Na maioria dos casos, o organismo consegue se livrar do vírus naturalmente. Quando ele persiste, no entanto, torna-se um perigo. A consequência mais nefasta da contaminação pelo HPV é o câncer de colo de útero, a terceira neoplasia mais frequente e a quarta causa de morte por câncer entre as brasileiras. Ao longo de 2016, segundo o Instituto Nacional de Câncer (Inca), 16.340 mulheres devem receber o diagnóstico da doença e 5.430, morrer por causa dela no País.

Essa, no entanto, está longe de ser a única ameaça do HPV. Ao lado do cigarro, o micro-organismo é o principal fator de risco para tumores malignos em geral. O HPV está associado também ao câncer de ânus, orofaringe, vagina, vulva e pênis. Há pelo menos 150 tipos de HPV. Quarenta deles estão concentrados na região genital.

Altamente contagioso, o vírus se dissemina pelo contato com uma lesão (a menor que seja, imperceptível até) na pele ou mucosa. A infecção pode, portanto, acontecer pelo toque genital-genital, oral-genital e até manual-genital - ou seja, sem a ocorrência de penetração. Para se ter uma ideia, metade das mulheres é infectada antes mesmo da primeira relação sexual.

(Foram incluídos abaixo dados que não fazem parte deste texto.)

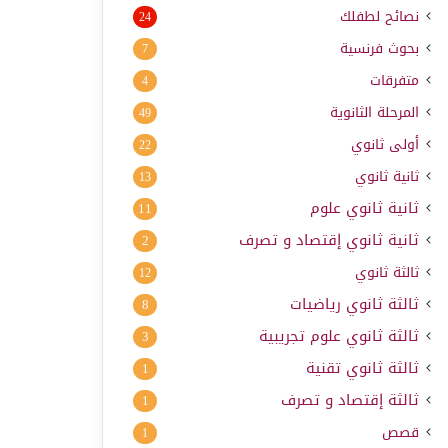
نصائح لطفلك
24
بحوث فرنسية
7
متفرقات
4
المرحلة الثانوية
49
أولى ثانوي
22
ثانية ثانوي
13
ثانية ثانوي علوم
11
ثانية ثانوي إقتصاد و تصرف
2
ثالثة ثانوي
12
ثالثة ثانوي رياضيات
8
ثالثة ثانوي علوم تجريبية
3
ثالثة ثانوي تقنية
1
ثالثة إقتصاد و تصرف
1
قصص
1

Se o sistema imunológico não debelar o vírus por conta própria, a contaminação pelo HPV apresenta basicamente três manifestações. A forma clínica é caracterizada pelo aparecimento do condiloma acuminado (do latim "condyloma", tumor duro, e "acuminare", tornar pontiagudo). Facilmente identificada, a verruga genital é a ocorrência mais típica do HPV, conhecida também como crista de galo, figueira ou cavalo de crista. Seu risco de transmissão gira em torno de 65%.

A manifestação subclínica é marcada pela ocorrência das chamadas verrugas planas, lesões não visíveis a olho nu e encontradas apenas sob as lentes de um colposcópio, aparelho capaz de aumentar em até 40 vezes o poder de visão do médico. A probabilidade de transmissão é de 25%. Há ainda a forma latente, na qual, o vírus fica "adormecido", sem causar danos. Nesse caso, a infecção não é transmissível e só pode ser detectada mediante a análise da presença de DNA viral.

De todas as versões do HPV, duas (6 e 11) estão associadas a 90% dos casos de verrugas genitais. Outras duas (16 e 18) respondem por 70% das ocorrências de câncer de colo de útero (ou cervical). Essas duas últimas estão também presentes nos tumores malignos de ânus, vagina, vulva, orofaringe e pênis.